Much of the discussion is why we perform lower, and it's almost never even suggested that the tests are poor indicators for actually being successful in a chosen field.
It's almost always seen as a failure of the school system.

I'm not so sure.

The biggest advantage of rote memorization early on is that you learn to accumulate minute details quickly, this really helps in certain types of education later on.

The biggest disadvantage is that you mold yourself into a stuck form since you use that system a bit too often.

I disagree.

We did rote memorization of multiplication, addition, subtraction, and division. We also did rote memorization of spelling. We also learned process for math and for spelling: none of the "new math" or "whole language" reading crap which sabotages you later on.

If I see a word written in the Roman alphabet, I don't care if it's Latin, Greek, Romanized Japanese, or a really obscure English word: I can pronounce it with 99.? % accuracy; if I hear one, I will likely spell it correctly; if I see it written while reading, and have heard it but never seen it written before: no problem. If I see two numbers, I can add them instantly without thinking about it, if they are two digits or less, and very quickly, if they are more digits than that.

These are things which are handicapped by present teaching methods: they are the excluded cases, *particularly* the ability to recognize written words one has heard but never seen written before. It's like having a tiny square which you can extend horizontally or vertically, but not into the vast unmapped space; sadly, slashdot won't let me ASCII-art it for you, but...

Imagine a graph where quadrant 2 is a small square, quadrant 4 is a big square, and quadrants 1 and 3 are long a thin horizonatally and vertically, respectively.

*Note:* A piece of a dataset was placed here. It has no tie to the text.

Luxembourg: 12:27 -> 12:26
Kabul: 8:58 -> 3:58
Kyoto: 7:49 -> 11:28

You get taught quadrant 2, you can generalize to quadrants 1 & 3, and if something is in quadreant 4: you're screwed.

It's definitely a failure of the school system that these skills are not taught to students because we have changed our teaching methods. The sad part is that you tend to get better standardized test results early on with these methods, and then they rapidly fall off as complexity goes up afterwards, i.e. the first time you try to do trig, or the first time you have to read a book and do a book report, etc..

The new methods don't work, except to teach shortcuts; the "whole language" you get for free, over time; the math shortcuts, you can learn later *after* you can operate from memory.

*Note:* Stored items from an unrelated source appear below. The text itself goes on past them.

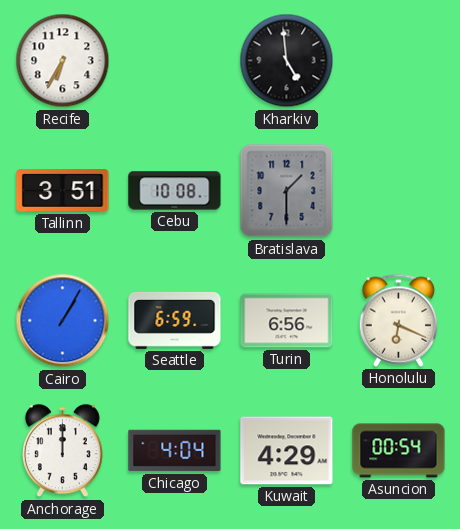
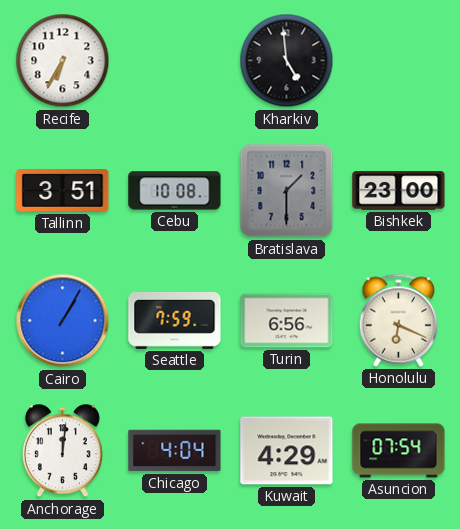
Bishkek: none -> 23:00
Seattle: 6:59 -> 7:59
Anchorage: 12:00 -> 12:01
Asuncion: 00:54 -> 07:54
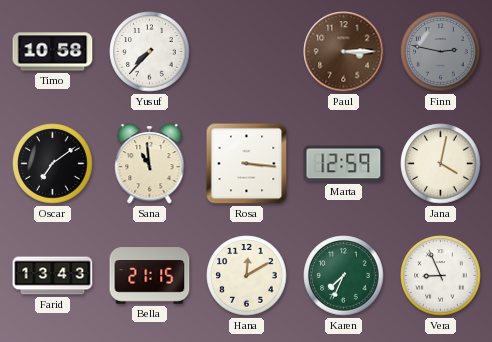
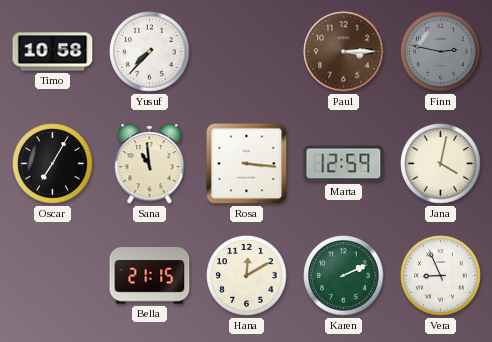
Oscar: 7:09 -> 7:05
Farid: 13:43 -> none
Karen: 7:34 -> 2:11
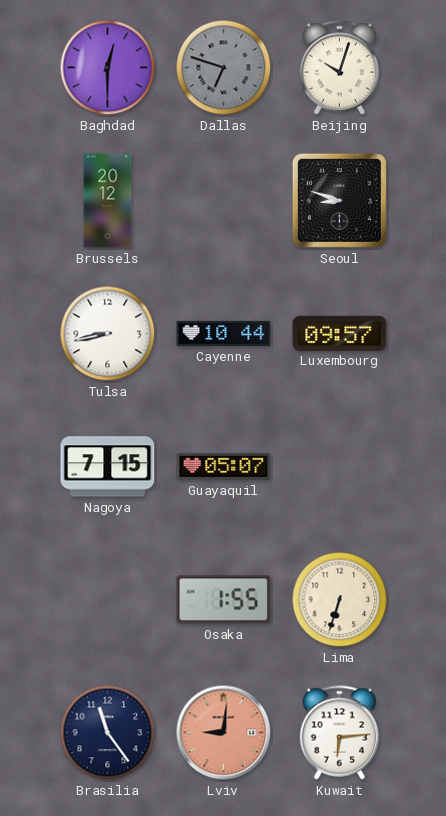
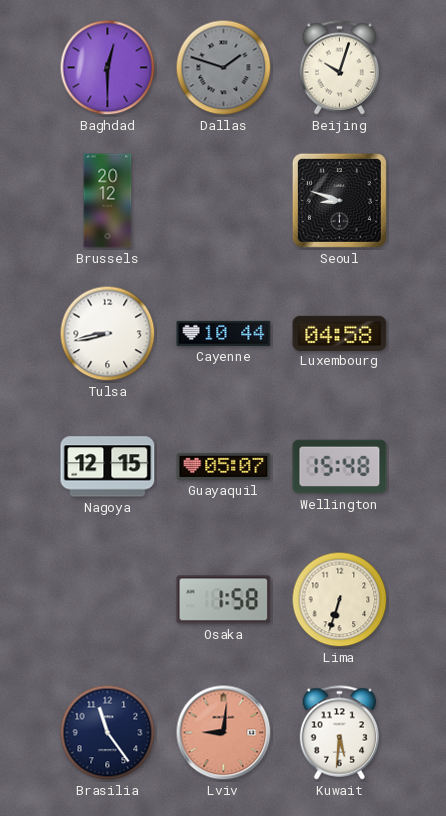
Dallas: 6:48 -> 1:48
Luxembourg: 09:57 -> 04:58
Nagoya: 7:15 -> 12:15
Wellington: none -> 15:48
Osaka: 1:55 -> 1:58
Kuwait: 6:14 -> 5:31
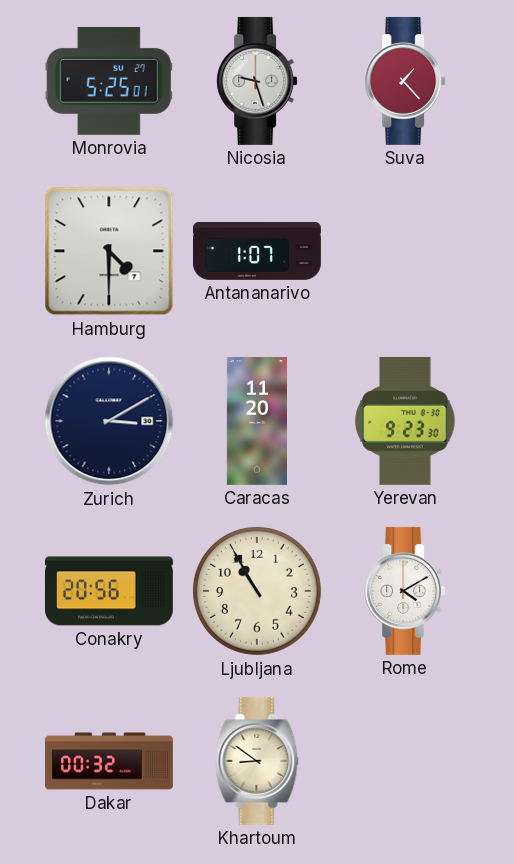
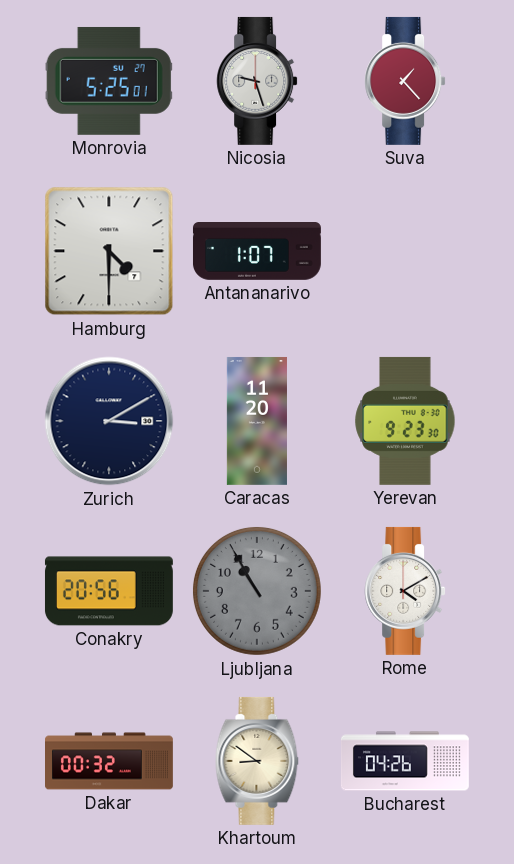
Ljubljana dial: cream -> grey
Bucharest: none -> 04:26
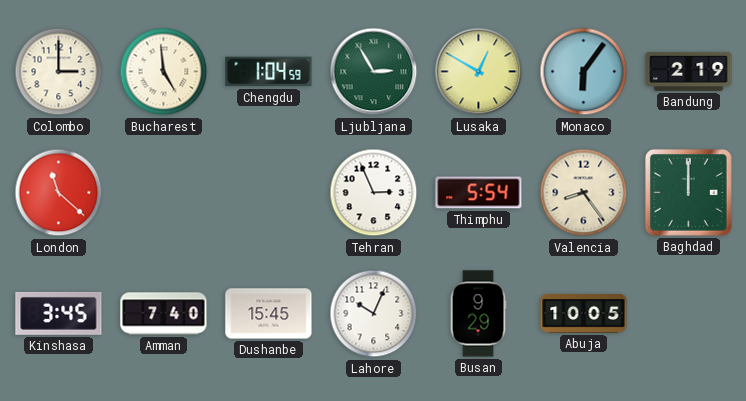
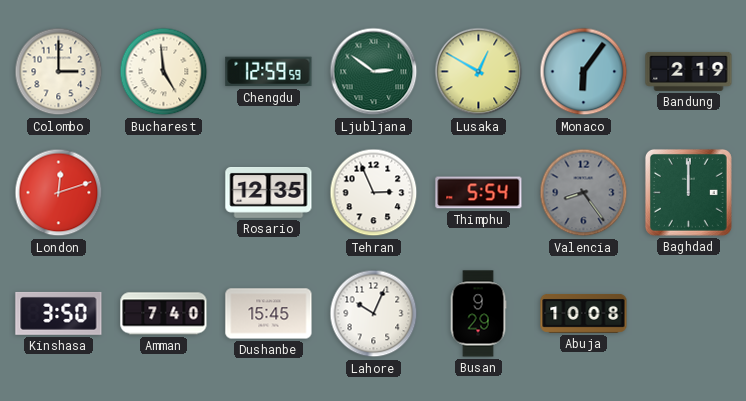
Chengdu: 1:04 -> 12:59
Ljubljana: 2:55 -> 2:51
London: 11:22 -> 12:12
Rosario: none -> 12:35
Valencia dial: cream -> grey
Kinshasa: 3:45 -> 3:50
Abuja: 10:05 -> 10:08
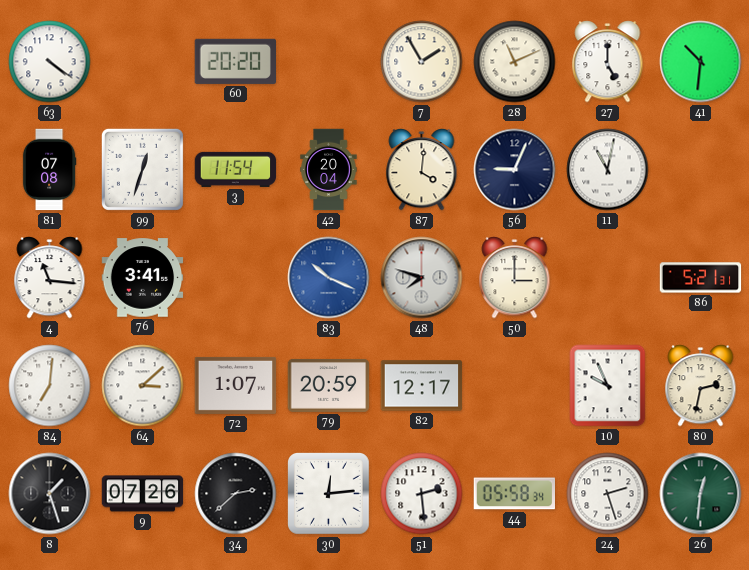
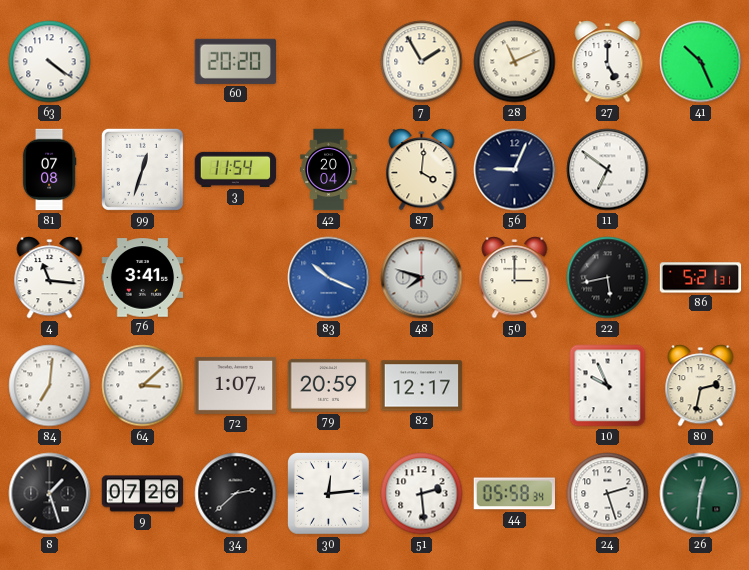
41: 10:31 -> 10:26
11: 11:02 -> 6:51
22: none -> 5:43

Comment Re:seems a bit shy... (Score 4, Interesting) 91

I don't understand why the idea is being implemented in such a modest manner. The animation has the rocket stage carried aloft for ignition at high altitude by what looks like an F-18. While I don't doubt the performance of the Hornet's engines, wouldn't it make more sense to extend the payload capacity with a larger carrier craft? Say something on the order of the 747-based shuttle carriers?

Absolute ceiling on a Boeing 747 is ~51,000 feet. That's about the service ceiling for most military jets, and their absolute ceiling is much hgher than that. The SR-71 Blackbird had a service ceiling of ~92,000 feet; its absolute ceiling remains classified.

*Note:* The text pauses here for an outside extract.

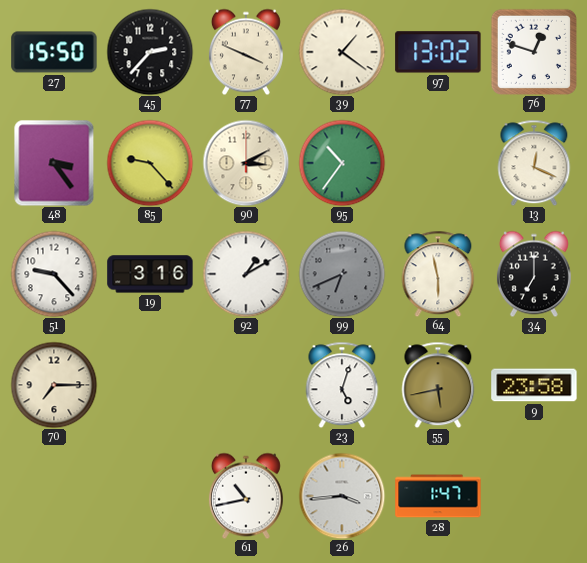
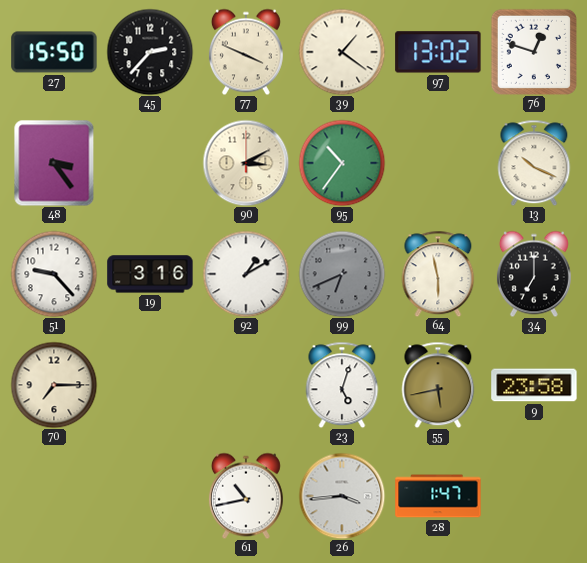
85: 9:23 -> none
13: 12:19 -> 10:19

That's 5,000 feet under the service ceiling of the F-14; A Mig-25 on a ballistic arc (after its air-breathing engines were no longer functioning, it was ballistic until it reentered the atmosphere) is recorded to have hit 123,000 feet in 1977. The ballistic arc on an F-18 should be substantially better than that, but I suspect if you want actual numbers, they are classified.

The point is that the first part of getting up there is the hardest, and military and military-grade airgraft are substantially better at getting up higher because they can reach a higher altitude, and can be going multiple Mach at the time they go ballistic (think "muzzle velocity").

So no, a commercial jet is a bad idea.